DependentName: STRING (REQUIRED)
The name of the importing package version.
DependentVersion: STRING (REQUIRED)
The version of the importing package version.
MinimumDepth: INTEGER
The minimum depth of this dependency from the root.
DependentIsHighestReleaseWithResolution: BOOLEAN
This value is true if the version of the dependent was the highest release of the respective package with a dependency resolution available at the time of snapshot.

DependentsLatest

This view contains the most recent snapshot in the Dependents table.

NuGetRequirements

This table stores the requirements for NuGet package-versions. Note that the term ‘dependency’ is used within this table to mean ‘a single unresolved requirement’ to be consistent with how the term is used in the NuGet ecosystem.
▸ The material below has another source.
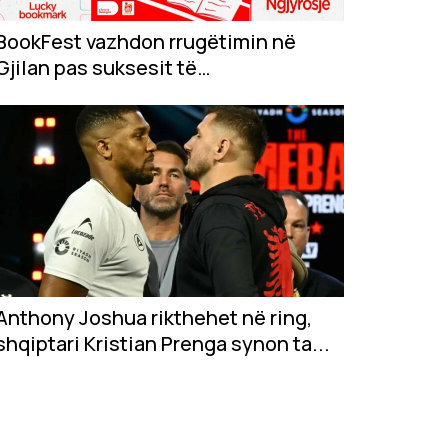
BookFest vazhdon rrugëtimin në
Gjilan pas suksesit të
jashtëzakonshëm në...
Anthony Joshua rikthehet në ring,
shqiptari Kristian Prenga synon ta...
This is different to how it is used elsewhere in this schema.

SnapshotAt: TIMESTAMP (REQUIRED)
When this row was exported.
Name: STRING (REQUIRED)
The name of the package-version.
Version: STRING (REQUIRED)
The version of the package-version.
DependencyGroups: RECORD (REPEATED)
The list of requirements grouped by target framework.
DependencyGroupsTargetFramework: STRING (REQUIRED)
The target framework that this dependency group is for.
DependencyGroupsDependencies: RECORD (REPEATED)
The requirements for this dependency group.
DependencyGroupsDependenciesName: STRING (REQUIRED)
The name of the package.
DependencyGroupsDependenciesRequirement: STRING (REQUIRED)
The requirement on the package.

NuGetRequirementsLatest

This view contains the most recent snapshot in the NuGetRequirements table.

PackageVersionHashes

This table can be used to find package-versions from a given hash. Each row represents a single (hash, package-version) pair.

SnapshotAt: TIMESTAMP (REQUIRED)
When this row was exported.
Hash: STRING (REQUIRED)
A base64 encoded string of the hash.
HashType: STRING (REQUIRED)
The type of hash, example values include 'SHA512' and 'SHA1'.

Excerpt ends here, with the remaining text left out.